The fine is a windfall for the state of Lower Saxony, home to VW and one of the company’s largest shareholders. State premier Stephan Weil, who sits on the VW supervisory board, said his government would soon decide what to do with the money.

Prosecutor Klaus Ziehe insisted the its level of the fine was not the result of arbitrary “oriental bazaar” haggling but was the result of close analysis of VW’s ill-gotten gains.

“It was primarily about the question of what VW would have had to invest to produce a proper car, thus the investment saved ,” he said.
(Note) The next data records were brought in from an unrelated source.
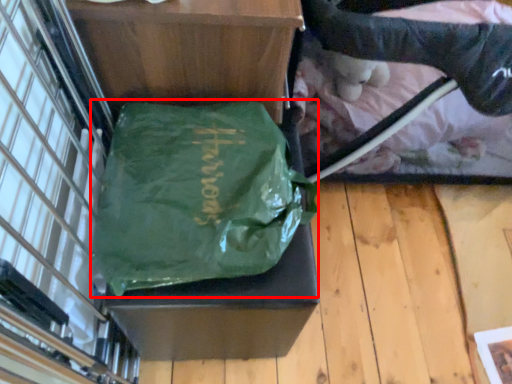 Question: From the image, what is the correct spatial relationship of tote bag (annotated by the red box) in relation to baby carriage?

Choices:
 (A) left
 (B) right

Answer: (A) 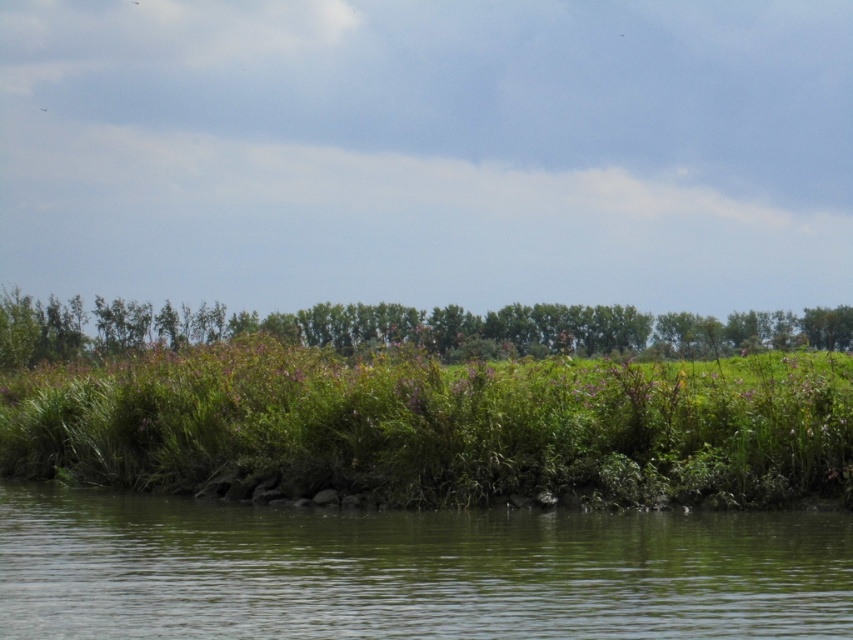 Question: In this image, where is green smooth water at lower center located relative to green leafy trees at upper center?

Choices:
 (A) right
 (B) left

Answer: (A)

Question: Which object is farther from the camera taking this photo?

Choices:
 (A) green smooth water at lower center
 (B) green leafy trees at upper center

Answer: (B)

Question: Can you confirm if green smooth water at lower center is thinner than green leafy trees at upper center?

Choices:
 (A) no
 (B) yes

Answer: (B)

Question: Which of the following is the closest to the observer?

Choices:
 (A) green leafy trees at upper center
 (B) green smooth water at lower center

Answer: (B)

Question: Which object is farther from the camera taking this photo?

Choices:
 (A) green leafy trees at upper center
 (B) green smooth water at lower center

Answer: (A)

Question: Can you confirm if green smooth water at lower center is positioned above green leafy trees at upper center?

Choices:
 (A) yes
 (B) no

Answer: (B) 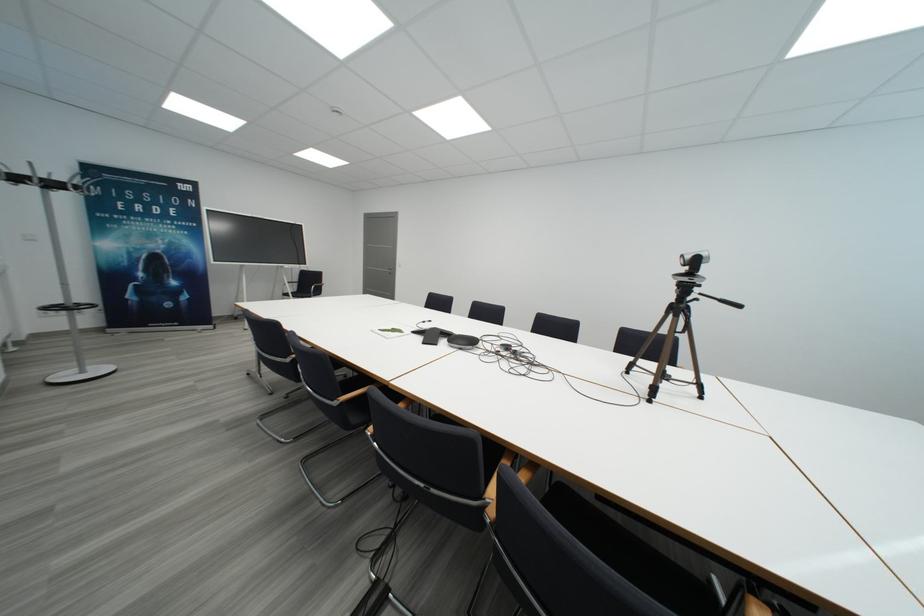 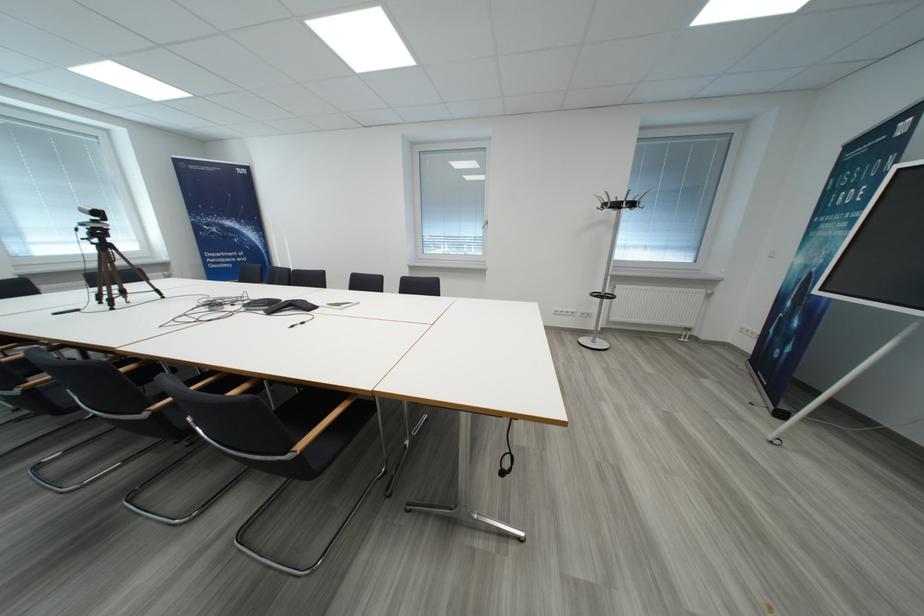 Question: I am providing you with two images of the same scene from different viewpoints. Please identify which objects are invisible in image2.

Choices:
 (A) green booklet
 (B) patterned mug handle
 (C) tripod pan handle
 (D) coat rack hook

Answer: (C) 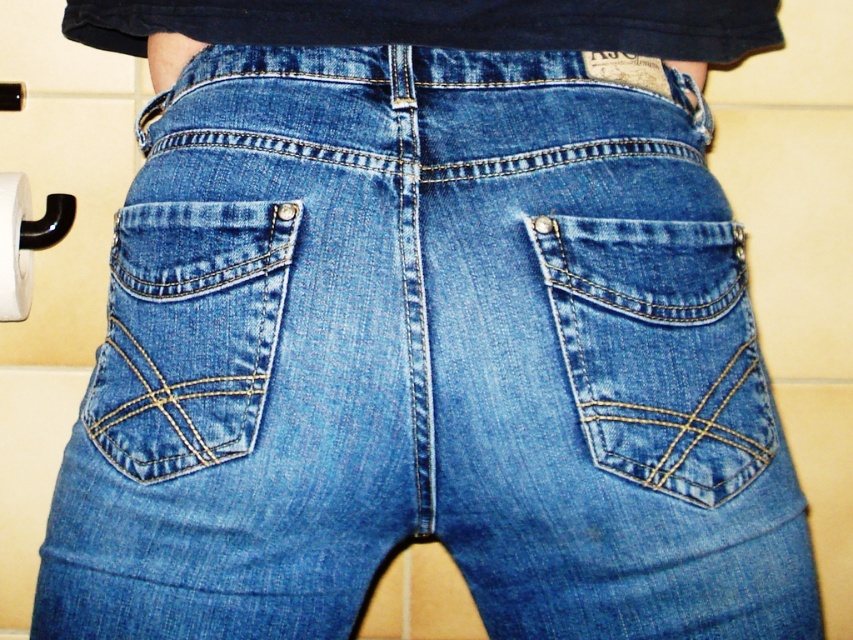 Question: Can you confirm if denim blue jeans pocket at lower left is positioned to the right of white matte toilet paper at lower left?

Choices:
 (A) yes
 (B) no

Answer: (A)

Question: Among these points, which one is farthest from the camera?

Choices:
 (A) (0, 230)
 (B) (18, 236)

Answer: (B)

Question: Among these points, which one is farthest from the camera?

Choices:
 (A) (136, 445)
 (B) (723, 324)

Answer: (B)

Question: Is white matte toilet paper at lower left behind white paper roll at lower left?

Choices:
 (A) no
 (B) yes

Answer: (B)

Question: Which object is positioned closest to the denim/jeans pocket at center?

Choices:
 (A) white matte toilet paper at lower left
 (B) white paper roll at lower left

Answer: (A)

Question: Does white matte toilet paper at lower left come behind white paper roll at lower left?

Choices:
 (A) yes
 (B) no

Answer: (A) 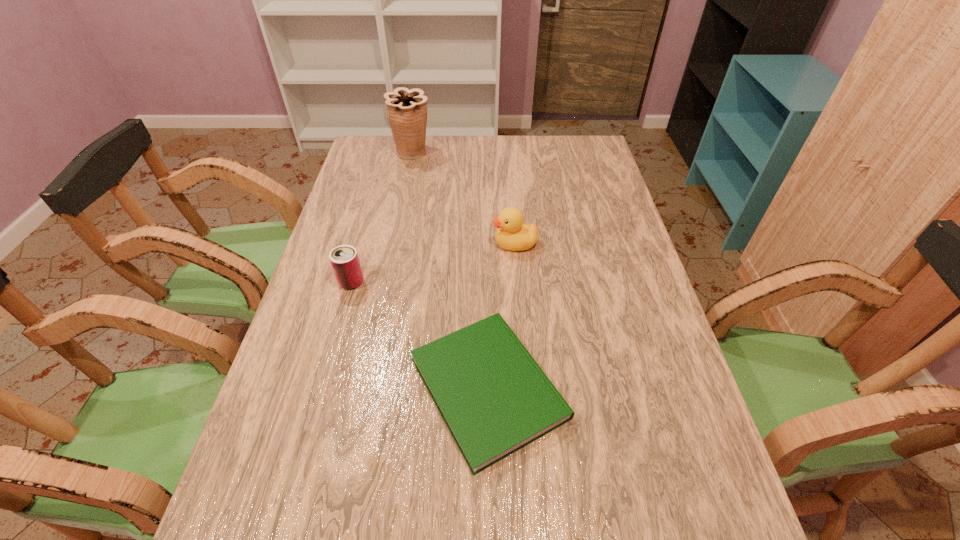 Find the location of `free space that is in between the urn and the third tallest object`. free space that is in between the urn and the third tallest object is located at coordinates (382, 217).

Locate an element on the screen. The height and width of the screenshot is (540, 960). empty space between the farthest object and the can is located at coordinates point(382,217).

Locate an element on the screen. the closest object to the urn is located at coordinates (512, 234).

Identify the location of object that is the closest to the farthest object. This screenshot has width=960, height=540. (512, 234).

Find the location of a particular element. The width and height of the screenshot is (960, 540). vacant space that satisfies the following two spatial constraints: 1. on the front side of the shortest object; 2. on the left side of the third farthest object is located at coordinates (322, 388).

Image resolution: width=960 pixels, height=540 pixels. Identify the location of free spot that satisfies the following two spatial constraints: 1. on the back side of the tallest object; 2. on the left side of the can. (387, 153). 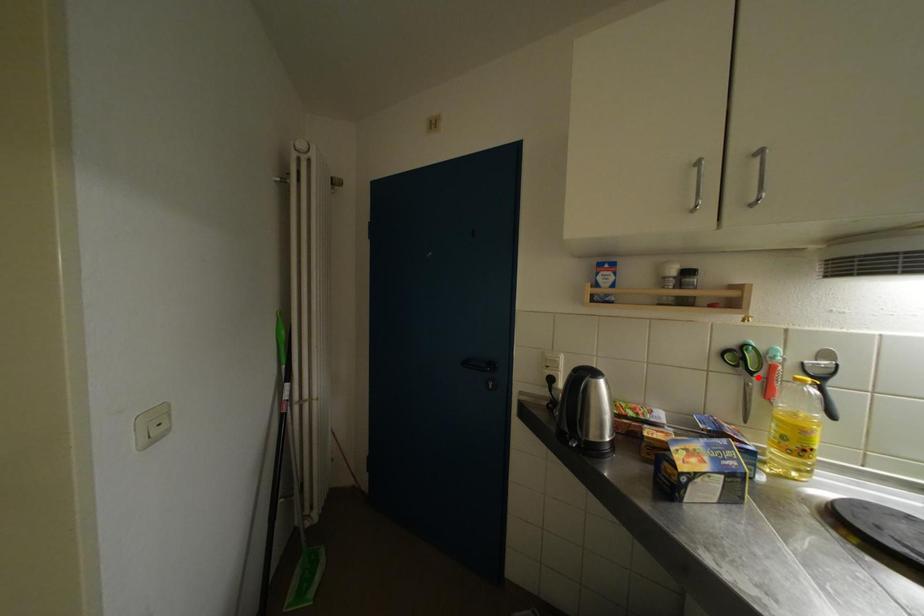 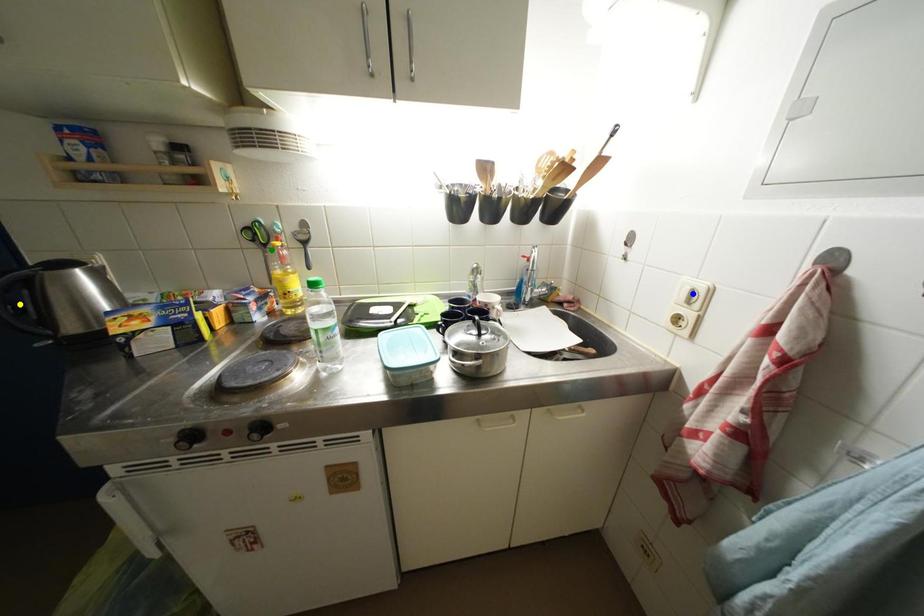 Question: I am providing you with two images of the same scene from different viewpoints. A red point is marked on the first image. You are given multiple points on the second image. In image 2, which mark is for the same physical point as the one in image 1?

With an eye on looming civil suits, the prosecutors had to strike a balance and “not let the company go broke and allow (civil) claims hit the wall”.

Volkswagen faces up to €10 billion in civil suits brought by shareholders who accuse the company of failing to inform them in a timely manner of looming problems in the company.

But German auto industry expert Frank Schwope, of the NordLB bank the German fine was “not that high a sum” given VW was fined €3.7 billion in the US for manipulation of an estimated 350,000 vehicles. The company has paid a further €6.4 billion to buy back the vehicles now stored in 37 facilities across the US.

For Volkswagen chief executive Herbert Diess said the fine was proof the German car giant was “working intensively” to deal with its past.

“Further steps are necessary to restore trust in our company and the auto industry piece by piece,” he said.